## EXERCISE OBJECTIVE
Nothing but the entries, copied exactly, should appear in the response.

[Data entries]
+-------+

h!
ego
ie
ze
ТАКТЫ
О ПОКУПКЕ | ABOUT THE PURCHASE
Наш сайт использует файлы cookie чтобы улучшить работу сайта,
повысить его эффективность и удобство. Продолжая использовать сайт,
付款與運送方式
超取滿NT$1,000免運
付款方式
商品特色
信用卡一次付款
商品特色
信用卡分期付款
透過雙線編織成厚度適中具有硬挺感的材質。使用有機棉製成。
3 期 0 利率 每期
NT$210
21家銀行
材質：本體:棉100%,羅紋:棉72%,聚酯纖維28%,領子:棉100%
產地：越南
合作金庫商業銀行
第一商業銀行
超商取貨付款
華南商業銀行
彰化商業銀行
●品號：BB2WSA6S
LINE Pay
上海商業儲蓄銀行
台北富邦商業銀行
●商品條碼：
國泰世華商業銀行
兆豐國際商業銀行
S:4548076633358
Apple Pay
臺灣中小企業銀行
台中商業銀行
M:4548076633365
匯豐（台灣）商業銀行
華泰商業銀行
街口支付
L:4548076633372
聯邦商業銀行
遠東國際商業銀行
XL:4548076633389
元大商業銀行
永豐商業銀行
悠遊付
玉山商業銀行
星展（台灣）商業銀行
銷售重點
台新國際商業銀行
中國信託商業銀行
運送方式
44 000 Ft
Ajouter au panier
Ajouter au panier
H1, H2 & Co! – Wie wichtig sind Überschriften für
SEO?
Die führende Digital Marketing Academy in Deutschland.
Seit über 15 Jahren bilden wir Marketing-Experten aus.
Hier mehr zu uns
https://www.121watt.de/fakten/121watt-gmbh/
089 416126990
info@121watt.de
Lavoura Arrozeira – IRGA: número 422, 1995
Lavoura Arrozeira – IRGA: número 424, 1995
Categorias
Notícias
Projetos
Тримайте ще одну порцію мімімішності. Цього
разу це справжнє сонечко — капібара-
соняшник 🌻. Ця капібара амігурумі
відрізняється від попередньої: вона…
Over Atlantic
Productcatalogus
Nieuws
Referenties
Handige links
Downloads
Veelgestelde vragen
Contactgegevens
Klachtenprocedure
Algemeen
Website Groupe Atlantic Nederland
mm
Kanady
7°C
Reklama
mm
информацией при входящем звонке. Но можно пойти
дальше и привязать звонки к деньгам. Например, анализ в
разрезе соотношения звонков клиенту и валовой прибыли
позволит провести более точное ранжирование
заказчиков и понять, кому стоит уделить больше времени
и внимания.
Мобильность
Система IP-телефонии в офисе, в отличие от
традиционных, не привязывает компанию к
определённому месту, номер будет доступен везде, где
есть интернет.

+-------+

## TASK ANSWER
h!
ego
ie
ze
ТАКТЫ
О ПОКУПКЕ | ABOUT THE PURCHASE
Наш сайт использует файлы cookie чтобы улучшить работу сайта,
повысить его эффективность и удобство. Продолжая использовать сайт,
付款與運送方式
超取滿NT$1,000免運
付款方式
商品特色
信用卡一次付款
商品特色
信用卡分期付款
透過雙線編織成厚度適中具有硬挺感的材質。使用有機棉製成。
3 期 0 利率 每期
NT$210
21家銀行
材質：本體:棉100%,羅紋:棉72%,聚酯纖維28%,領子:棉100%
產地：越南
合作金庫商業銀行
第一商業銀行
超商取貨付款
華南商業銀行
彰化商業銀行
●品號：BB2WSA6S
LINE Pay
上海商業儲蓄銀行
台北富邦商業銀行
●商品條碼：
國泰世華商業銀行
兆豐國際商業銀行
S:4548076633358
Apple Pay
臺灣中小企業銀行
台中商業銀行
M:4548076633365
匯豐（台灣）商業銀行
華泰商業銀行
街口支付
L:4548076633372
聯邦商業銀行
遠東國際商業銀行
XL:4548076633389
元大商業銀行
永豐商業銀行
悠遊付
玉山商業銀行
星展（台灣）商業銀行
銷售重點
台新國際商業銀行
中國信託商業銀行
運送方式
44 000 Ft
Ajouter au panier
Ajouter au panier
H1, H2 & Co! – Wie wichtig sind Überschriften für
SEO?
Die führende Digital Marketing Academy in Deutschland.
Seit über 15 Jahren bilden wir Marketing-Experten aus.
Hier mehr zu uns
https://www.121watt.de/fakten/121watt-gmbh/
089 416126990
info@121watt.de
Lavoura Arrozeira – IRGA: número 422, 1995
Lavoura Arrozeira – IRGA: número 424, 1995
Categorias
Notícias
Projetos
Тримайте ще одну порцію мімімішності. Цього
разу це справжнє сонечко — капібара-
соняшник 🌻. Ця капібара амігурумі
відрізняється від попередньої: вона…
Over Atlantic
Productcatalogus
Nieuws
Referenties
Handige links
Downloads
Veelgestelde vragen
Contactgegevens
Klachtenprocedure
Algemeen
Website Groupe Atlantic Nederland
mm
Kanady
7°C
Reklama
mm
информацией при входящем звонке. Но можно пойти
дальше и привязать звонки к деньгам. Например, анализ в
разрезе соотношения звонков клиенту и валовой прибыли
позволит провести более точное ранжирование
заказчиков и понять, кому стоит уделить больше времени
и внимания.
Мобильность
Система IP-телефонии в офисе, в отличие от
традиционных, не привязывает компанию к
определённому месту, номер будет доступен везде, где
есть интернет.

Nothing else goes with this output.